The Earth is immense, and abundant with interesting information. Recent advancements in geospatial sensors (e.g. satellites, smart phones, meteorological instruments, and LIDAR) have resulted in the development of technologies capable of collecting large and dynamic geospatial data. As a result, we are experiencing an explosion in the volume and variability of geospatial data, and yet many in public remain unaware of or unable to access this wealth of data to make informed decisions regarding our planet. To foster a strong understanding of the Earth, we may offer a digital model of the Earth (a Digital Earth) such that any region may be selected and important information related to that area rapidly retrieved, analyzed, and visualized. The selected area can be small (e.g. a hole in a golf course), large (e.g. an underground reservoir), or huge (e.g. the atmosphere above polar regions). Such a framework will help the public at large to make decisions about the Earth and the issues affecting it.

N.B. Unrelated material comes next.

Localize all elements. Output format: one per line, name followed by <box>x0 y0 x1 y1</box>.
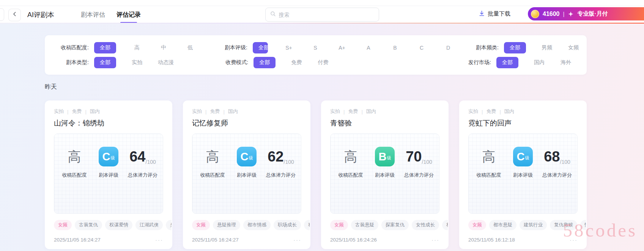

To create Digital Earth, a geometric modeling approach has emerged called the Discrete Global Grid System (DGGS). A DGGS is a reference system that discretizes the Earth into a series of highly regular cells, each of which can be assigned data pertaining to the volume or area represented by the cell. Various Indexing techniques can be used to uniquely identify the cells. To support multiple spatial resolutions, cells are hierarchically subdivided using simple refinements.

There have been recent developments on different aspects of various global grids that may be used to create practical Digital Earth systems. Some of these achievements including grid conversions, volumetric 3D DGGS and multi-attribute visualization for DGGS are discussed.